**Problem to solve:**
The response should contain only those lines of the entries below that include the string "sarmale".

**Provided information:**
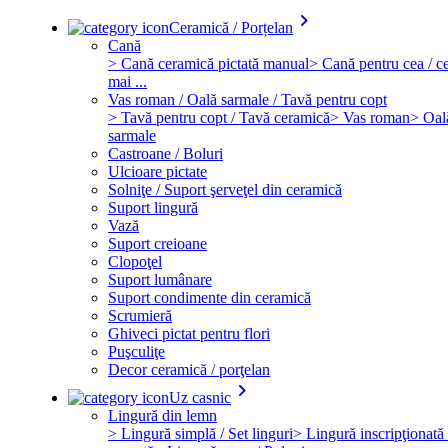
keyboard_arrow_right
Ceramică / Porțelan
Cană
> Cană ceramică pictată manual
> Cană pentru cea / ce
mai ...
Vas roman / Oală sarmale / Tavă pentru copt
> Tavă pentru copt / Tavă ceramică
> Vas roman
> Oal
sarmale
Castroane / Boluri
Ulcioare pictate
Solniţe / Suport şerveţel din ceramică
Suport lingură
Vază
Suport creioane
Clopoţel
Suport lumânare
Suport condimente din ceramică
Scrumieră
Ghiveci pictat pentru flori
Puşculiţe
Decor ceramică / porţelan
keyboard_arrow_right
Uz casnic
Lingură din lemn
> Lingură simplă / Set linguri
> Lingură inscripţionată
* * *
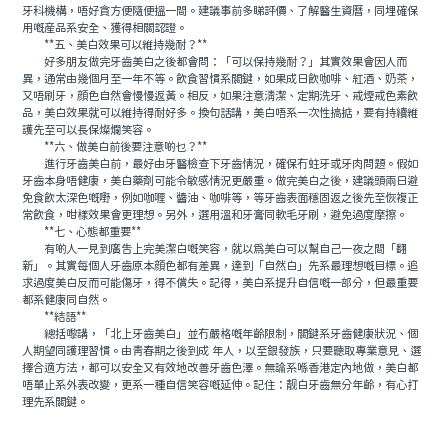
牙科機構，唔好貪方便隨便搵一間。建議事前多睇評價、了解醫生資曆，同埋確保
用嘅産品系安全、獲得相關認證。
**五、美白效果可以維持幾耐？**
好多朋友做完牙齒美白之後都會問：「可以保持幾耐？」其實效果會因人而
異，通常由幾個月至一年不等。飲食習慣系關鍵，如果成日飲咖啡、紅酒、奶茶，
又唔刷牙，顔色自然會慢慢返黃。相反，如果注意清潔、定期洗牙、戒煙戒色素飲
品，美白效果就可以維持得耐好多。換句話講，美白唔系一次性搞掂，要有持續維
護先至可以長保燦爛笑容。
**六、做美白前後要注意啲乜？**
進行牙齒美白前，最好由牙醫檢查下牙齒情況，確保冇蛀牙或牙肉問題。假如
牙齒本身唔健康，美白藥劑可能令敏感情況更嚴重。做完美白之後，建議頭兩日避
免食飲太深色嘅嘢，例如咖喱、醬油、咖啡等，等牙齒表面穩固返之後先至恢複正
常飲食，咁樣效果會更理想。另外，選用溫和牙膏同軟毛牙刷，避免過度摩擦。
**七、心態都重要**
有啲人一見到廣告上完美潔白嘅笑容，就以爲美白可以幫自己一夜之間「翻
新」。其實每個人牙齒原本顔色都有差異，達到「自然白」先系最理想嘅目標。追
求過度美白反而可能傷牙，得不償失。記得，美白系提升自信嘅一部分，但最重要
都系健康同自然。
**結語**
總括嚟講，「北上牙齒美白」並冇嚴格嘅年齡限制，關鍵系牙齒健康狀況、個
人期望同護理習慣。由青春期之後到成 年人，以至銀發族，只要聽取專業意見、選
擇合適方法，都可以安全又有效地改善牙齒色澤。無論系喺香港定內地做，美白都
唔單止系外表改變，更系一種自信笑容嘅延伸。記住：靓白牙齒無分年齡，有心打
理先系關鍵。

**Response for this exercise:**
Vas roman / Oală sarmale / Tavă pentru copt
sarmale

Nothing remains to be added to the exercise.